Title: Chance Constrained Simultaneous Task Allocation and Path Planning for Multi-Robot Systems
Speaker: Nilanjan Chakraborty - Stony Brook University
Date/Time: Friday, Apr 02 2021 - 10:00 am (GMT + 7)
Video recording: https://youtu.be/5G1c-q1QW0k
Nilanjan Chakraborty is an Assistant Professor in the Department of Mechanical Engineering at Stony Brook University (SBU). Prior to joining SBU he was a Project Scientist as well as a postdoctoral researcher at The Robotics Institute, Carnegie Mellon University. He has a PhD in Computer Science from Rensselaer Polytechnic Institute. He serves as an Associate Editor for IEEE Robotics and Automation Letters. His research interests are in multi-robot coordination, robot motion planning and manipulation planning, multi-body dynamics, and human-robot interaction. He was a recipient of the Best Paper Award (Computer Systems Technical Group) at the Annual Meeting of the Human Factors and Ergonomics Society in 2013 and the Best Student Paper Award at Robotics: Science and Systems Conference in 2007.

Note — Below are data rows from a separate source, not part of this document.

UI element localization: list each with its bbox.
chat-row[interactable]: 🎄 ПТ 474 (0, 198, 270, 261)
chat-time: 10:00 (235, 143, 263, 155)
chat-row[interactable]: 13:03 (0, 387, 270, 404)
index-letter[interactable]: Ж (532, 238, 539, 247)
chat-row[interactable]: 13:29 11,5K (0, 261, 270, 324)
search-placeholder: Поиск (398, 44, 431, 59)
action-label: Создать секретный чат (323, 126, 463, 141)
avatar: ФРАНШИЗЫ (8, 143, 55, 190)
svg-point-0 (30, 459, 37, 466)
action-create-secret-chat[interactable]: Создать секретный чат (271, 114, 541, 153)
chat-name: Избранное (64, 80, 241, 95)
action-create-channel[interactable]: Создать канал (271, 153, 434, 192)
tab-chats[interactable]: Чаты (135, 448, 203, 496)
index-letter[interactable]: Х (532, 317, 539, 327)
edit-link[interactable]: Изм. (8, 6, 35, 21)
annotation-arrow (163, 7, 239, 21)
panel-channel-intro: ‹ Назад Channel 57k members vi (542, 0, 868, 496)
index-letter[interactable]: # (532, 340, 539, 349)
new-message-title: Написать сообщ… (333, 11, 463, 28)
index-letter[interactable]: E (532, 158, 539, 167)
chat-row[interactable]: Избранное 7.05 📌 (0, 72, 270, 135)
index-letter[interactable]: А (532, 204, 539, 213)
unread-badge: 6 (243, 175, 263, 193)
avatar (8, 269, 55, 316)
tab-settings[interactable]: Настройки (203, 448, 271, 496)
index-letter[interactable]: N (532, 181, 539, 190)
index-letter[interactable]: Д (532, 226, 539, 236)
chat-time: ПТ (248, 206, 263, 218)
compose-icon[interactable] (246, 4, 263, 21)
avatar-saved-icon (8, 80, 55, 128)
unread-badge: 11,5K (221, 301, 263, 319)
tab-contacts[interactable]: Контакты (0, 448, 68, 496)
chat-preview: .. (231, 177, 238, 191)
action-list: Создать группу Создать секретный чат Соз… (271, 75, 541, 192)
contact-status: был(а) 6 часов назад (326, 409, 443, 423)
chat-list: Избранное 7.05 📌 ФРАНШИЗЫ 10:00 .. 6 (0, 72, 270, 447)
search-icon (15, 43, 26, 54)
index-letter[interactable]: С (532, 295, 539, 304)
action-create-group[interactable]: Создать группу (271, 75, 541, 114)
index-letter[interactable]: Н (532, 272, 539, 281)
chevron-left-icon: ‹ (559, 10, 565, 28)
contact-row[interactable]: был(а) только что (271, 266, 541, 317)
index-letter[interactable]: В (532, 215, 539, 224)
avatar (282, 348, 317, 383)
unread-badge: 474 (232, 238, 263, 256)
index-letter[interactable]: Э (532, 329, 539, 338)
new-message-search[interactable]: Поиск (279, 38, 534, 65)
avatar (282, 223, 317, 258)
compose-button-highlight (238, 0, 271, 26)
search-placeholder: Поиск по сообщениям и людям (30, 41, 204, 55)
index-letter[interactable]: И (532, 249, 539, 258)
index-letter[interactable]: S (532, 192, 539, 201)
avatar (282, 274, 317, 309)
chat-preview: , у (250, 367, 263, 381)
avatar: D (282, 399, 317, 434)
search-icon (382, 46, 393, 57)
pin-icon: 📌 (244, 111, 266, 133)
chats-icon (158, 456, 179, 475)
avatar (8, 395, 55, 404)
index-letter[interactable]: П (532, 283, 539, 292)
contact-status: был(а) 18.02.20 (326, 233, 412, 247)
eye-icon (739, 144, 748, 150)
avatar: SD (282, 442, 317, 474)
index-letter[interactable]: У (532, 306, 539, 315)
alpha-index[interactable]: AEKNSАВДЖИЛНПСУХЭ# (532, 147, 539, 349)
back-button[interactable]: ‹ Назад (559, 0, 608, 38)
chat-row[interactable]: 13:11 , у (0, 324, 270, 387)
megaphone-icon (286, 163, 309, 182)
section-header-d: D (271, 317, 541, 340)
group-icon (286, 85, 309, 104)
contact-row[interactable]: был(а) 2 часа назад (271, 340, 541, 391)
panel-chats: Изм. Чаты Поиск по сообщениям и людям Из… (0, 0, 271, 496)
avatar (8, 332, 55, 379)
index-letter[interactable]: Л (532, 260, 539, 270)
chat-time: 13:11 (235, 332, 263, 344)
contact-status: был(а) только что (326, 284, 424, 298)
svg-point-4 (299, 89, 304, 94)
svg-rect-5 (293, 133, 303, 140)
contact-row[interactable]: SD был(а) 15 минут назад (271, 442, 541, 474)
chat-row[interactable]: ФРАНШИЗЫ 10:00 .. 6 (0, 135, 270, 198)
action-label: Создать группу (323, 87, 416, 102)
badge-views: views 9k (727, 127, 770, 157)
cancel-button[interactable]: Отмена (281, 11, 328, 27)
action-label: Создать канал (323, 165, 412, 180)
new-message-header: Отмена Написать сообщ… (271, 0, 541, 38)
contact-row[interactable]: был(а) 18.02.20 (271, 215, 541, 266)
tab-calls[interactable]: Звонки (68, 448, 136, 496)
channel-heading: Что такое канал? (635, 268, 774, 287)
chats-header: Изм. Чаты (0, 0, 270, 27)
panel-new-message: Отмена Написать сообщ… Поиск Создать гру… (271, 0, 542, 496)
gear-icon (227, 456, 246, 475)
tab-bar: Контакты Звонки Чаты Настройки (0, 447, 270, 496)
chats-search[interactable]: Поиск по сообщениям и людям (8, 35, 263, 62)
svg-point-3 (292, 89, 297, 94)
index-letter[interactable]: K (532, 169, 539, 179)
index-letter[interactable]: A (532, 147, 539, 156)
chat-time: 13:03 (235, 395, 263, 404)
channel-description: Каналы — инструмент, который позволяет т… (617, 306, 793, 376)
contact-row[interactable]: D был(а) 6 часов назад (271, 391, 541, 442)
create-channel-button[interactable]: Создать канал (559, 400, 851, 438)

In many application scenarios of multi-robot systems including parts transfer, mobility-on-demand, and search and rescue, to execute a task, robots have to move to spatially distributed target destinations in an open environment, i.e., in the presence of uncontrolled mobile agents. In such problems, each robot has to be assigned to a task, as well as a collision-free path has to be planned for each robot for moving to the target destination, so that a team performance objective is optimized. Furthermore, the cost (or value) of performing a task is stochastic, which makes the team performance stochastic. In this talk, I will present an algorithmic approach for solving such simultaneous task allocation and path planning (STAPP) problems with probabilistic performance certificates on the team performance. Technically, the STAPP problems can be formulated as a chance-constrained combinatorial optimization problem, which are hard to solve in general. I will show a two-dimensional geometric interpretation of the problem, which allows us to develop a methodical one-parameter search algorithm for computing the optimal solution. I will show computational experiments demonstrating the scalability of our approach with the number of robots and tasks.